Berlin. Die SPD scheint aus ihren Krisen wirklich gelernt zu haben. Drüben bei der Union blicken jetzt viele neidvoll auf die Sozialdemokraten.

„Wann wir schreiten Seit’ an Seit’“ von Hermann Claudius zählt zum Traditionsliedgut, das Genossen bei feierlichen Zusammenkünften gerne gemeinsam schmettern. Das trieb in der Vergangenheit Beobachtern von SPD-Veranstaltungen gelegentlich Lachtränen in die Augen, wenn man sich kurz vor der Gesangseinlage mal wieder richtig zerlegt hatte. Aber das hat sich geändert.

Als ob die Sozialdemokraten aus ihren hausgemachten Krisen wirklich gelernt hätten, hat sich die Partei eine Disziplin und Solidarität auferlegt, die viele in der Union vor Neid erblassen lässt.

Jörg Quoos, Chefredakteur der Zentralredaktion Berlin
Jörg Quoos, Chefredakteur der Zentralredaktion Berlin

In seiner Rede beim Parteitag, auf dem erstmals seit 16 Jahren ein SPD-Kanzler sprach, sagte Olaf Scholz den einfachen, aber wahren Satz über den Sieg: „Es war der Erfolg der gesamten Partei“.

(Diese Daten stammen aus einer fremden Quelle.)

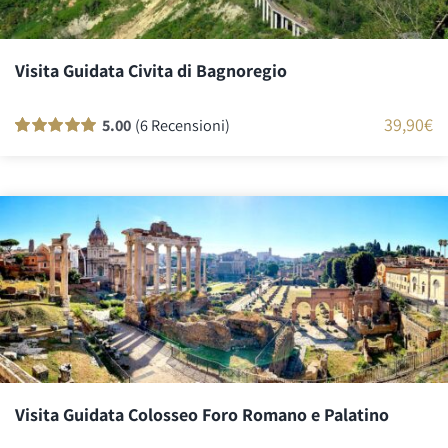
Visita Guidata Civita di Bagnoregio
39,90
€
5.00
(6 Recensioni)
Valutato
6
100
su 5 su base di
recensioni
Visita Guidata Colosseo Foro Romano e Palatino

Neben der frühzeitigen Nominierung des stärksten Kanzlerkandidaten, der Aufstellung eines klaren Wahlprogramms und der gründlichen Planung einer modernen Kampagne war der Verzicht auf öffentlichen Streit der wichtigste Faktor, der die SPD wieder zur Kanzlerpartei gemacht hat. Es war kein Zufall, dass die Union die Macht abgeben musste. Sie hatte keine einzige dieser Pflichtübungen ordentlich erledigt.

Olaf Scholz ist ein großes Risiko eingegangen

Die spannende Frage lautet jetzt: Hält der Burgfrieden der unterschiedlichen SPD-Lager? Olaf Scholz ist ein großes Risiko eingegangen, indem er die Parteiführung nicht erneut für sich beansprucht hat. Er wird jetzt nur Erfolg haben, wenn sich Parteichef Klingbeil, Parteichefin Esken und Generalsekretär Kühnert verbünden und die SPD auf Regierungskurs halten. Hat Scholz den Rücken nicht frei, wird das Regieren zur Qual.

Wer die SPD länger kennt, dem fällt schwer zu glauben, dass das gelingen kann. Aber wer hat schon geglaubt, dass Olaf Scholz der neunte Bundeskanzler der Bundesrepublik wird? Eben.